After the twin process

http://www.autogeekonline.net/gallery/uploads/24452/AfterWoolNWhite.jpg

When I save up and get a paint meter, I think the first thing I'm going to work on is taking a compound and an orange pad and working it 1 or 2 minutes with the 10 to 20lbs of pressure which seems typical for the majority testing an area.

Measure the thickness, then use the wool and compound for 1/3 to 1/2 the time and have real data.

Then take an Orange & compound and run if as long as I can for multiple sessions and see how much is actually coming off and try to take some guess work out of these types of conversations.

The goal will be trying to prove the theory on cars where you are 99% sure you'll need to do 2 stages, if you can be just as safe in trying to take the least amount of paint off to get the job down whether your using a wool or an orange pad and the only variable is how long you work on a section.



Thanks everyone for your responses. I really appreciate the help!

P.S. I did this with my Flex 3401. Very nice machine, and glad I upgraded to it.

SRHTX
11-30-2009, 08:53 PM
Here are some results of #105, Purple wool and about 30 to 45 seconds followed by white & 205

The goal will be trying to prove the theory on cars where you are 99% sure you'll need to do 2 stages, if you can be just as safe in trying to take the least amount of paint off to get the job down whether your using a wool or an orange pad and the only variable is how long you work on a section.
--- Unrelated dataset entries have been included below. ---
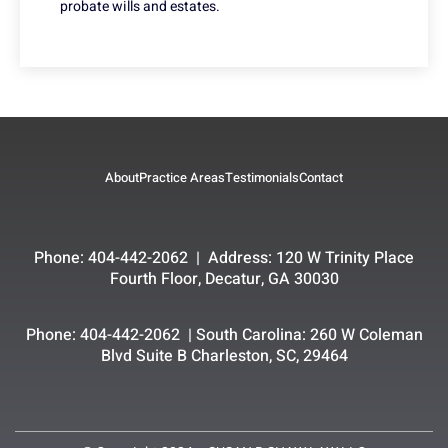
probate wills and estates.
About
Practice Areas
Testimonials
Contact
Phone: 404-442-2062 | Address: 120 W Trinity Place
Fourth Floor, Decatur, GA 30030
Phone: 404-442-2062 | South Carolina: 260 W Coleman
Blvd Suite B Charleston, SC, 29464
Having the Flex and being advised to use the Purple wool pad, I too feel exterior work can be done in 2 stages. I love Anthony for showing me that AWSOME pad and how you can do every section one on top of another one. With removal of it all with an Optimum Spray Wax. :props:

frosty
11-30-2009, 09:24 PM
Having the Flex and being advised to use the Purple wool pad, I too feel exterior work can be done in 2 stages. I love Anthony for showing me that AWSOME pad and how you can do every section one on top of another one. With removal of it all with an Optimum Spray Wax. :props:

Thanks for the confirmation. After tonight and seeing what it's doing with my 3401 and with minimal effort, I think I'm sold. At least until I run into something I can correct with it. But I have the Menzerna, Yellow pads and just ordered a purple Kompressor pad. Additionally I'll eventually get some of the pads Mike suggested and hopefully I'll be covered.